Top of PROVIDED ENTRIES
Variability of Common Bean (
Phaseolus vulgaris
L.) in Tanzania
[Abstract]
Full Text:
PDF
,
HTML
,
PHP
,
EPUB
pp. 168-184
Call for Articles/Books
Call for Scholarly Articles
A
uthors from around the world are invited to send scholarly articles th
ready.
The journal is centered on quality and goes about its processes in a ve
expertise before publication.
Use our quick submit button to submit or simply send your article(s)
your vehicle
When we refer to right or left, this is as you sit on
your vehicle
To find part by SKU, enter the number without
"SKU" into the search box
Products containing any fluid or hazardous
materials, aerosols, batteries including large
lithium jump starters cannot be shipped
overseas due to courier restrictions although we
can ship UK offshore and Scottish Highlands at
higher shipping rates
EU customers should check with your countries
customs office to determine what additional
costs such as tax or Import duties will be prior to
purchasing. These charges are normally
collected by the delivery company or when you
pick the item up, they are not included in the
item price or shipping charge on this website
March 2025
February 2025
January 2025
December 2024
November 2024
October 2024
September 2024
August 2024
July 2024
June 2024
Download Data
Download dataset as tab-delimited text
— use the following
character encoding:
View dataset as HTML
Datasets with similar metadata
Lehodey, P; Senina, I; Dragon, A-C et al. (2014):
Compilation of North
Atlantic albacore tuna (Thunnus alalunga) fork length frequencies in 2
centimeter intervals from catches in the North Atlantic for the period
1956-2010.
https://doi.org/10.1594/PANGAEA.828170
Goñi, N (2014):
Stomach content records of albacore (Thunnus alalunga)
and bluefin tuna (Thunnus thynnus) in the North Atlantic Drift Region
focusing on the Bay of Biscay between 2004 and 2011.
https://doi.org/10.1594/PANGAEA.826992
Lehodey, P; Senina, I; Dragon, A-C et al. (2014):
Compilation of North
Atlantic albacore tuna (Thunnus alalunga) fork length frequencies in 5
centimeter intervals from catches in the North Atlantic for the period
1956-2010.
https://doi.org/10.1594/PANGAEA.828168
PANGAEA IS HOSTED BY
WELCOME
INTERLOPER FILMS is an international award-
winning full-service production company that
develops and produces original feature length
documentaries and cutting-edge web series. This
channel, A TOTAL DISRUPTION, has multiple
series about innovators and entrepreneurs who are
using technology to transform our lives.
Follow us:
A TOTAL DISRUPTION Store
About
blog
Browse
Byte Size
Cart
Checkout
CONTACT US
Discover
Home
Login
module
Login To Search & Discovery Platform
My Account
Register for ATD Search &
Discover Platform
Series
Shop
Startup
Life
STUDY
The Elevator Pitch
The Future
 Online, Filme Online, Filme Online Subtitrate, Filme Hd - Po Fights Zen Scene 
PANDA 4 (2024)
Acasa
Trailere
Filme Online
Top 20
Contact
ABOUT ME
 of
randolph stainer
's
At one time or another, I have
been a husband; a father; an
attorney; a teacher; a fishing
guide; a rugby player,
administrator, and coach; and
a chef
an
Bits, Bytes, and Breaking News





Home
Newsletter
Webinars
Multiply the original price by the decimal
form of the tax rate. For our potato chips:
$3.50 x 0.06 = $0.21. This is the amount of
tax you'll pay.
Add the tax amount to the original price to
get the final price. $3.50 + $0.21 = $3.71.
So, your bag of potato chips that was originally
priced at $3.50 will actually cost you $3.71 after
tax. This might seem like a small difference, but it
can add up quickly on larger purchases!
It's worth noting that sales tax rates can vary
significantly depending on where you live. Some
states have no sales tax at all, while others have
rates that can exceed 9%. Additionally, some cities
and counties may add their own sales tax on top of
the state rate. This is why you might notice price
Bottom of PROVIDED ENTRIES
◆ WHAT THE TASK ASKS: The expected answer is every line in the data above that carries the string "might".

◆ OUTPUT OF THE EXERCISE:
tax. This might seem like a small difference, but it
the state rate. This is why you might notice price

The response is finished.